Rule According to Law
The rule of law requires the government to exercise its power in accordance with well-established and clearly written rules, regulations, and legal principles. A distinction is sometimes drawn between power, will, and force, on the one hand, and law, on the other. When a government official acts pursuant to an express provision of a written law, he acts within the rule of law. But when a government official acts without the imprimatur of any law, he or she does so by the sheer force of personal will and power.

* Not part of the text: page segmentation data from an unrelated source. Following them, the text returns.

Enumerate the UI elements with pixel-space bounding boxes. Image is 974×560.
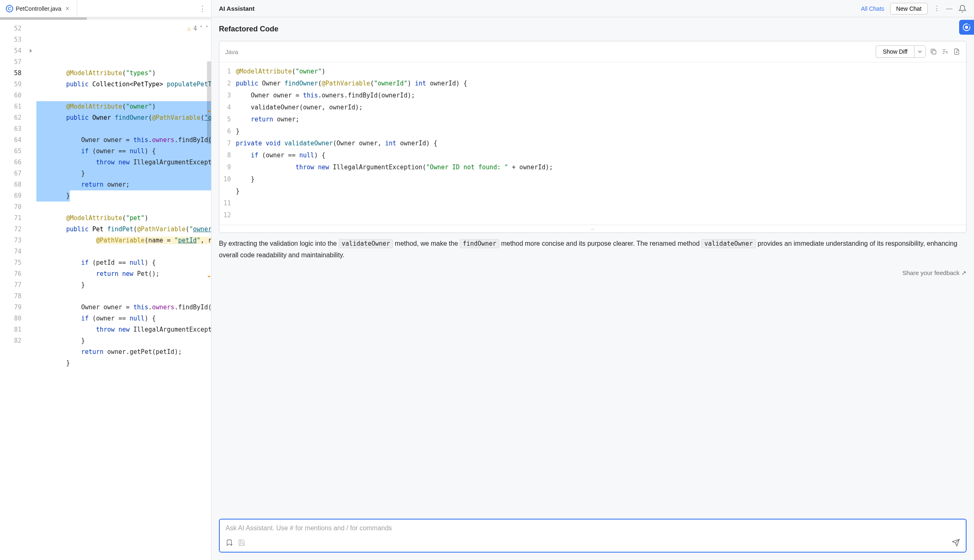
create-file-icon[interactable] bbox=[953, 48, 960, 55]
tab-filename: PetController.java bbox=[16, 5, 62, 12]
send-icon[interactable] bbox=[952, 539, 960, 547]
line-gutter: 5253545758596061626364656667686970717273… bbox=[0, 20, 36, 560]
bookmark-icon[interactable] bbox=[226, 539, 233, 546]
more-icon[interactable]: ⋮ bbox=[934, 5, 940, 12]
code-block-content[interactable]: @ModelAttribute("owner")public Owner fin… bbox=[234, 62, 966, 225]
explanation-text: By extracting the validation logic into … bbox=[219, 238, 967, 261]
scrollbar-marker bbox=[208, 276, 210, 277]
ai-prompt-input[interactable] bbox=[226, 524, 960, 532]
ai-header: AI Assistant All Chats New Chat ⋮ — bbox=[211, 0, 974, 17]
copy-icon[interactable] bbox=[930, 48, 937, 55]
all-chats-link[interactable]: All Chats bbox=[861, 5, 884, 12]
insert-snippet-icon[interactable] bbox=[941, 48, 949, 55]
show-diff-dropdown[interactable] bbox=[914, 45, 926, 58]
warning-count: 4 bbox=[193, 23, 197, 34]
ai-floating-button[interactable] bbox=[959, 20, 974, 35]
file-tab[interactable]: C PetController.java × bbox=[0, 0, 77, 17]
editor-body: 5253545758596061626364656667686970717273… bbox=[0, 20, 211, 560]
show-diff-button[interactable]: Show Diff bbox=[876, 45, 914, 58]
editor-panel: C PetController.java × ⋮ 525354575859606… bbox=[0, 0, 211, 560]
response-heading: Refactored Code bbox=[219, 25, 967, 33]
minimize-icon[interactable]: — bbox=[946, 5, 953, 12]
vertical-scrollbar[interactable] bbox=[207, 20, 211, 560]
ai-panel-title: AI Assistant bbox=[219, 5, 254, 12]
code-block: Java Show Diff bbox=[219, 41, 967, 233]
code-block-gutter: 123456789101112 bbox=[219, 62, 234, 225]
ai-assistant-panel: AI Assistant All Chats New Chat ⋮ — Refa… bbox=[211, 0, 974, 560]
close-icon[interactable]: × bbox=[64, 5, 71, 12]
prev-highlight-icon[interactable]: ˄ bbox=[200, 23, 203, 34]
ai-input-area bbox=[219, 519, 967, 553]
bell-icon[interactable] bbox=[958, 5, 967, 13]
feedback-link[interactable]: Share your feedback ↗ bbox=[219, 269, 967, 277]
save-icon[interactable] bbox=[238, 539, 245, 546]
inline-code: validateOwner bbox=[701, 239, 755, 248]
scrollbar-thumb[interactable] bbox=[207, 61, 211, 144]
tab-bar: C PetController.java × ⋮ bbox=[0, 0, 211, 17]
more-icon[interactable]: ⋮ bbox=[194, 4, 211, 13]
code-editor[interactable]: ⚠ 4 ˄ ˅ @ModelAttribute("types") public … bbox=[36, 20, 211, 560]
svg-point-8 bbox=[965, 26, 968, 28]
new-chat-button[interactable]: New Chat bbox=[890, 3, 928, 14]
expand-code-icon[interactable]: ︿ bbox=[219, 225, 966, 233]
language-label: Java bbox=[225, 48, 238, 55]
inspection-summary[interactable]: ⚠ 4 ˄ ˅ bbox=[187, 23, 209, 34]
java-class-icon: C bbox=[6, 5, 13, 12]
inline-code: findOwner bbox=[460, 239, 499, 248]
code-block-header: Java Show Diff bbox=[219, 41, 966, 62]
ai-content: Refactored Code Java Show Diff bbox=[211, 17, 974, 519]
svg-rect-0 bbox=[932, 50, 936, 54]
warning-icon: ⚠ bbox=[187, 23, 191, 34]
inline-code: validateOwner bbox=[339, 239, 393, 248]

Under the rule of law, no person may be prosecuted for an act that is not punishable by law. When the government seeks to punish someone for an offense that was not deemed criminal at the time it was committed, the rule of law is violated because the government exceeds its legal authority to punish. The rule of law requires that government impose liability only insofar as the law will allow. Government exceeds its authority when a person is held to answer for an act that was legally permissible at the outset but was retroactively made illegal. This principle is reflected by the prohibition against ex post facto laws in the U.S. Constitution.
For similar reasons, the rule of law is abridged when the government attempts to punish someone for violating a vague or poorly worded law. Ill-defined laws confer too much discretion upon government officials who are charged with the responsibility of prosecuting individuals for criminal wrongdoing. The more prosecutorial decisions are based on the personal discretion of a government official, the less they are based on law.
For example, the due process clause of the Fifth and Fourteenth Amendments requires that statutory provisions be sufficiently definite to prevent arbitrary or discriminatory enforcement by a prosecutor. Government officials must not be given unfettered discretion to prosecute individuals for violating a law that is so vague or of such broad applicability that evenhanded administration is not possible. Thus, a Florida law that prohibited vagrancy was held void for vagueness because it was so generally worded that it encouraged erratic prosecutions and made possible the punishment of normally innocuous behavior (Papachristou v. City of Jacksonville, 405 U.S. 156, 92 S. Ct. 839, 31 L. Ed. 2d 110 [1972]).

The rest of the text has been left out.